Vincent Bourne, ‘Patience Lightens What Sorrow May Not Heal’ (1734)

Adam Roberts
Adam’s Notebook
Published in
2 min readFeb 23, 2022

I’ve been reading some Vincent Bourne (1695–1747), the English neo-Latin poet known familiarly as ‘Vinny Bourne’. This was not an altogether arbitrary reading-choice of mine: as you can see from the title-page of the posthumous 1808 edition of Bourne’s neo-Latin writing at the head of this post, he had his fans among the later 18th-century poets (Cowper’s praise is quoted there) and amongst the Romantics too: Coleridge owned The Poetical Works of Vincent Bourne (Oxford, 1734), and Charles Lamb translated eight of Bourne’s Latin poems into English, recommending him to Wordsworth: ‘since I saw you,’ Lamb wrote to WW in 1815, ‘I have had a treat in the reading way, which comes not every day — the Latin poems of Vincent Bourne, which were quite new to me. What a heart that man had, all laid out upon town-scenes, a proper counterpart to some people’s extravagancies … what a sweet, unpretending, pretty-mannered, matterfull creature! Sucking from every flower, making a flower of everything. His diction all Latin, and his thoughts all English. Bless him!’ [Ainger (ed) The Letters of Charles Lamb (1904), 1:341]. The fruits of that dryasdust scholarly exploring will appear, soon, on another blog. [Update 25th Feb: the wait is over!]

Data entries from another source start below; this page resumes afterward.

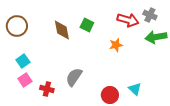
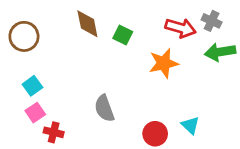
brown diamond: (62, 30) -> (87, 24), moved
orange star: (116, 45) -> (164, 63), size x1.5
gray semicircle: (74, 77) -> (104, 108), turned -54
red cross: (47, 89) -> (54, 132), moved

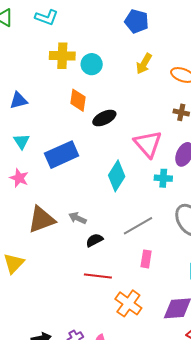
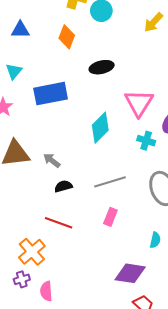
orange diamond: (78, 100) -> (67, 37), moved
orange cross: (128, 303) -> (32, 252), moved

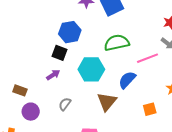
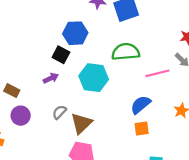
blue semicircle: (127, 80) -> (141, 105), moved
brown triangle: (107, 102) -> (81, 123), moved
orange square: (150, 109) -> (142, 129), moved

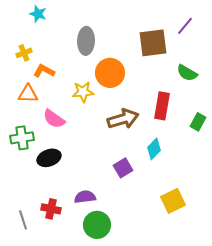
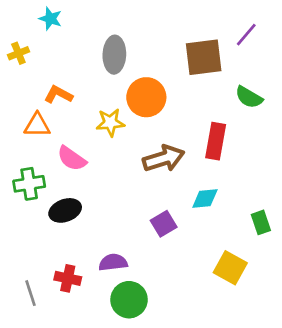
yellow cross: (24, 53) -> (18, 53), moved
green rectangle: (198, 122) -> (261, 222), moved, turned -48
cyan diamond: (154, 149) -> (205, 198), turned 40
yellow square: (173, 201) -> (230, 268), turned -35

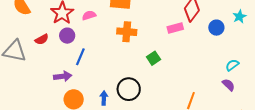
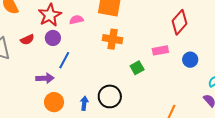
pink rectangle: (175, 28) -> (160, 50), moved
blue circle: (216, 28) -> (190, 60), moved

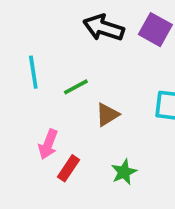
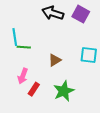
green line: (76, 87) -> (24, 47), moved, turned 32
green star: (124, 172) -> (64, 91), size x1.5

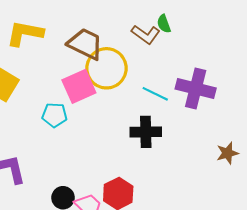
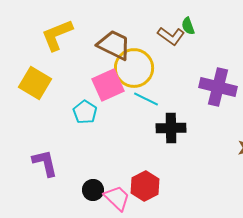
yellow L-shape: (25, 33) -> (57, 35), turned -33
cyan line: (155, 94) -> (146, 99), moved
cyan pentagon: (55, 115) -> (85, 112), turned 30

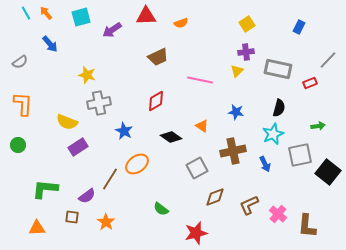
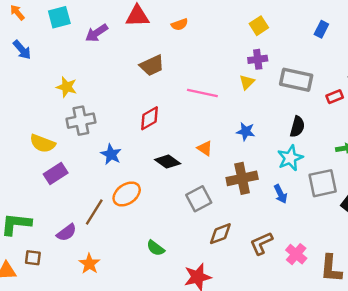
brown square: (72, 217) -> (33, 258), moved

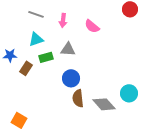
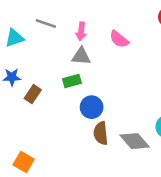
cyan triangle: (36, 39) -> (14, 38), moved
gray triangle: (68, 49) -> (81, 56), moved
green rectangle: (46, 57) -> (72, 81), moved

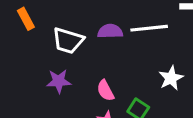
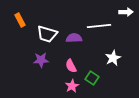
purple semicircle: (110, 31) -> (74, 38), moved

Whilst we all wait my postings there with appropriate levels of anticipatory excitement, here’s one short Bourne poem to tide us over. Its title is a quotation from Horace, Odes 1:24: Sed levius fit patientia quidquid corrigere est nefas; ‘patience lightens what sorrow may not heal’.

Clauditur in cavea, laqueo quam prenderit auceps,
et silet, et fatum lugubre plorat avis.
Nec placet angustus carcer, quam limite nullo
aërias nuper juverat ire vias.
Nascitur, et longo patientia crescit ab usu;
nec jam, quæ dederat tædia, carcer habet.
Jam se solatur cantu captiva; nec ulla
suavius in campis libera cantat avis.

Encased in a cage, snared by a fowler,
he’s silent, a sad bird mourning his fate.
Never before imprisoned — no limit
had till now impinged his aerial joy.
But patience is born and grows with practice,
and the prison now loses its former boredom.
The captive consoles himself by singing now:
no field-bird ever sang a sweeter song.

A rather mournful, even depressing little poem, this. We all grow to accept our prisons, I guess.